Embrace the power of emptiness! Resist the temptation to fill every inch of your walls and surfaces and instead, allow the negative spaces in your environment to coax a sense of calmness and contemplation. There’s an art to simplicity, and it takes a good eye to know when not to overdo! Keep it simple, ideally you want more negative space than decor, which gives the items that are on display more room to shine, too.

You’re the curator of your sanctuary

Become the curator of your own abode and carefully select objects that are significant and beautiful to you, instead of overwhelming your space with items you couldn’t really be fussed about.

Your space is your sanctuary, and you want the objects around you to reflect this. Release the hold of sentimentality on items that don’t serve a purpose or spark something in you. Instead, start to build your own curated collection that speaks to you. Each piece should tell a story to find its place in the harmony of your space.

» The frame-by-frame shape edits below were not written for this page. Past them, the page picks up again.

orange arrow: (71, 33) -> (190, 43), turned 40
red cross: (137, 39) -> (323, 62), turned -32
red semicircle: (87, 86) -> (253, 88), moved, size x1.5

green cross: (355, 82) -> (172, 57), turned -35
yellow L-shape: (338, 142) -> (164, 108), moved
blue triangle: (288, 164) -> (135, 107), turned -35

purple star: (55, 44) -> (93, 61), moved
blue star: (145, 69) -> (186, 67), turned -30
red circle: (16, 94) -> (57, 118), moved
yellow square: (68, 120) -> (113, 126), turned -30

Become a multi-purpose girlie

There’s a real power to multi-functionality, whether it’s multi-functional makeup, fashion, and even furniture. Multi-functional furniture doubles up as a way to reclaim lost space that isn’t visible to the eye, reducing clutter that would have otherwise been in your direct line of sight.

Furniture pieces with hidden storage compartments, versatile organisers or modal designs can be your allies in the war against visual clutter. Why not merge functionality and style by opting for a bed with a base that doubles up as drawers, or an ottoman that doubles up storage for blankets?


Make regular purges

Make purging a ritualistic practice, a cyclical celebration of renewal where you cleanse your space & your mind. Periodically reassess your possessions, questioning their relevance and impact on your sanctuary. As seasons change and life evolves, let go of the unnecessary baggage and make room for new beginnings.

As Marie Kondo says, does it spark joy? If not, this may be your signal to let it go.